Dataset entries:
§ §

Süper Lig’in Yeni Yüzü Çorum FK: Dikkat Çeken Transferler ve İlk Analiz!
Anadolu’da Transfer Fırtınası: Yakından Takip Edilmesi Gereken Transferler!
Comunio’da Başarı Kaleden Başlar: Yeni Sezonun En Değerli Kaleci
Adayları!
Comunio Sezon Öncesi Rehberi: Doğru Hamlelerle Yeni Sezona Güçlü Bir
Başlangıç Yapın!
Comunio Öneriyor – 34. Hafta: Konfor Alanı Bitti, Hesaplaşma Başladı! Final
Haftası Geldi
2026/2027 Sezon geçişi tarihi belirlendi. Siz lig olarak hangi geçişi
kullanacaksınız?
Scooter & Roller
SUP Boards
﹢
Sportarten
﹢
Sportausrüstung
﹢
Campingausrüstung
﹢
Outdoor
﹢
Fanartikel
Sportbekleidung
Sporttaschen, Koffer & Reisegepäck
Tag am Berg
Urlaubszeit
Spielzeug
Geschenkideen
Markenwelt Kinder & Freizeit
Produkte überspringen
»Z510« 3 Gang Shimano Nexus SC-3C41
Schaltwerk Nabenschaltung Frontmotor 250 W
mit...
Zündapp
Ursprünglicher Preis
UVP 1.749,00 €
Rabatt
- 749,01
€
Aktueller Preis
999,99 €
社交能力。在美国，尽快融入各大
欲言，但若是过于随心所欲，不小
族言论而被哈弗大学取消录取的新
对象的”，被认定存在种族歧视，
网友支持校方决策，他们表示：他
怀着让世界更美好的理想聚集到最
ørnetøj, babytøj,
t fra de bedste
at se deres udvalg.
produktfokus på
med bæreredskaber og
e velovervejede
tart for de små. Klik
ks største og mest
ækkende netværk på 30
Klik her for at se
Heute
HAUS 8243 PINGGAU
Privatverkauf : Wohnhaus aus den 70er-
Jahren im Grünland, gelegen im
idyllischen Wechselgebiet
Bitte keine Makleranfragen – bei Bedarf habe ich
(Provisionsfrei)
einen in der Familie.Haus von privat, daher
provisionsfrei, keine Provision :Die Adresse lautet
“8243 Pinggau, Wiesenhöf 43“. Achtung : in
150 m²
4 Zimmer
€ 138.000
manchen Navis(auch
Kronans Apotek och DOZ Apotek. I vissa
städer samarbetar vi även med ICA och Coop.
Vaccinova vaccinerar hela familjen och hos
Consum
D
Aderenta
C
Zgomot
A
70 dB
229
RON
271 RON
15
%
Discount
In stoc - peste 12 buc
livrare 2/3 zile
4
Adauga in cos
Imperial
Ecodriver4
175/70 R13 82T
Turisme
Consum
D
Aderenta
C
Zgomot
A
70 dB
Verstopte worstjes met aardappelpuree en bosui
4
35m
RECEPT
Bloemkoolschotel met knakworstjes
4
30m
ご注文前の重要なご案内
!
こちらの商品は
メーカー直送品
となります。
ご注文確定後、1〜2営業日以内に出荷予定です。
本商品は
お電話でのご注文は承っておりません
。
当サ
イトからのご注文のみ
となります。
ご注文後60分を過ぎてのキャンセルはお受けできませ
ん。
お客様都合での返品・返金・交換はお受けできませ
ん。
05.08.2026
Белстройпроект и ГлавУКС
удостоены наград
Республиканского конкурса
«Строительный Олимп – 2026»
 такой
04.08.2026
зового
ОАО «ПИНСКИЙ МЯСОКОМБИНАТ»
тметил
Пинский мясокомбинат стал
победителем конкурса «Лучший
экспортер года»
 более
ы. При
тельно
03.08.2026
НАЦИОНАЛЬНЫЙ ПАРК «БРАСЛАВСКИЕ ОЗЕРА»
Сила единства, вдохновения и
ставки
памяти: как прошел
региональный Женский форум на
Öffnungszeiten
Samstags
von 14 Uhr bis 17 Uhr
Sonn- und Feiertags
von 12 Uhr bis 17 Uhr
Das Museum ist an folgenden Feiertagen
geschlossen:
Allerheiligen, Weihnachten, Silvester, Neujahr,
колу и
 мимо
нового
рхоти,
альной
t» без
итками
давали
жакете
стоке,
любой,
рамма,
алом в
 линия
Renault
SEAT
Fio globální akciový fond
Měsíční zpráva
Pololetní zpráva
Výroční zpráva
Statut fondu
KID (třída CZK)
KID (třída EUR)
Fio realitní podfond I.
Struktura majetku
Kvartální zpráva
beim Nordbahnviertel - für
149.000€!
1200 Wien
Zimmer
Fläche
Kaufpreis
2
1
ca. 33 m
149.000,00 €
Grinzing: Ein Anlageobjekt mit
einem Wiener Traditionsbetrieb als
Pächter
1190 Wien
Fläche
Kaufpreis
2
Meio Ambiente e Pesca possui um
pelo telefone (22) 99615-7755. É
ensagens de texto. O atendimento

§ §

Exercise prompt:
Each line must be given again exactly as written above.

Reply to the exercise:
Süper Lig’in Yeni Yüzü Çorum FK: Dikkat Çeken Transferler ve İlk Analiz!
Anadolu’da Transfer Fırtınası: Yakından Takip Edilmesi Gereken Transferler!
Comunio’da Başarı Kaleden Başlar: Yeni Sezonun En Değerli Kaleci
Adayları!
Comunio Sezon Öncesi Rehberi: Doğru Hamlelerle Yeni Sezona Güçlü Bir
Başlangıç Yapın!
Comunio Öneriyor – 34. Hafta: Konfor Alanı Bitti, Hesaplaşma Başladı! Final
Haftası Geldi
2026/2027 Sezon geçişi tarihi belirlendi. Siz lig olarak hangi geçişi
kullanacaksınız?
Scooter & Roller
SUP Boards
﹢
Sportarten
﹢
Sportausrüstung
﹢
Campingausrüstung
﹢
Outdoor
﹢
Fanartikel
Sportbekleidung
Sporttaschen, Koffer & Reisegepäck
Tag am Berg
Urlaubszeit
Spielzeug
Geschenkideen
Markenwelt Kinder & Freizeit
Produkte überspringen
»Z510« 3 Gang Shimano Nexus SC-3C41
Schaltwerk Nabenschaltung Frontmotor 250 W
mit...
Zündapp
Ursprünglicher Preis
UVP 1.749,00 €
Rabatt
- 749,01
€
Aktueller Preis
999,99 €
社交能力。在美国，尽快融入各大
欲言，但若是过于随心所欲，不小
族言论而被哈弗大学取消录取的新
对象的”，被认定存在种族歧视，
网友支持校方决策，他们表示：他
怀着让世界更美好的理想聚集到最
ørnetøj, babytøj,
t fra de bedste
at se deres udvalg.
produktfokus på
med bæreredskaber og
e velovervejede
tart for de små. Klik
ks største og mest
ækkende netværk på 30
Klik her for at se
Heute
HAUS 8243 PINGGAU
Privatverkauf : Wohnhaus aus den 70er-
Jahren im Grünland, gelegen im
idyllischen Wechselgebiet
Bitte keine Makleranfragen – bei Bedarf habe ich
(Provisionsfrei)
einen in der Familie.Haus von privat, daher
provisionsfrei, keine Provision :Die Adresse lautet
“8243 Pinggau, Wiesenhöf 43“. Achtung : in
150 m²
4 Zimmer
€ 138.000
manchen Navis(auch
Kronans Apotek och DOZ Apotek. I vissa
städer samarbetar vi även med ICA och Coop.
Vaccinova vaccinerar hela familjen och hos
Consum
D
Aderenta
C
Zgomot
A
70 dB
229
RON
271 RON
15
%
Discount
In stoc - peste 12 buc
livrare 2/3 zile
4
Adauga in cos
Imperial
Ecodriver4
175/70 R13 82T
Turisme
Consum
D
Aderenta
C
Zgomot
A
70 dB
Verstopte worstjes met aardappelpuree en bosui
4
35m
RECEPT
Bloemkoolschotel met knakworstjes
4
30m
ご注文前の重要なご案内
!
こちらの商品は
メーカー直送品
となります。
ご注文確定後、1〜2営業日以内に出荷予定です。
本商品は
お電話でのご注文は承っておりません
。
当サ
イトからのご注文のみ
となります。
ご注文後60分を過ぎてのキャンセルはお受けできませ
ん。
お客様都合での返品・返金・交換はお受けできませ
ん。
05.08.2026
Белстройпроект и ГлавУКС
удостоены наград
Республиканского конкурса
«Строительный Олимп – 2026»
 такой
04.08.2026
зового
ОАО «ПИНСКИЙ МЯСОКОМБИНАТ»
тметил
Пинский мясокомбинат стал
победителем конкурса «Лучший
экспортер года»
 более
ы. При
тельно
03.08.2026
НАЦИОНАЛЬНЫЙ ПАРК «БРАСЛАВСКИЕ ОЗЕРА»
Сила единства, вдохновения и
ставки
памяти: как прошел
региональный Женский форум на
Öffnungszeiten
Samstags
von 14 Uhr bis 17 Uhr
Sonn- und Feiertags
von 12 Uhr bis 17 Uhr
Das Museum ist an folgenden Feiertagen
geschlossen:
Allerheiligen, Weihnachten, Silvester, Neujahr,
колу и
 мимо
нового
рхоти,
альной
t» без
итками
давали
жакете
стоке,
любой,
рамма,
алом в
 линия
Renault
SEAT
Fio globální akciový fond
Měsíční zpráva
Pololetní zpráva
Výroční zpráva
Statut fondu
KID (třída CZK)
KID (třída EUR)
Fio realitní podfond I.
Struktura majetku
Kvartální zpráva
beim Nordbahnviertel - für
149.000€!
1200 Wien
Zimmer
Fläche
Kaufpreis
2
1
ca. 33 m
149.000,00 €
Grinzing: Ein Anlageobjekt mit
einem Wiener Traditionsbetrieb als
Pächter
1190 Wien
Fläche
Kaufpreis
2
Meio Ambiente e Pesca possui um
pelo telefone (22) 99615-7755. É
ensagens de texto. O atendimento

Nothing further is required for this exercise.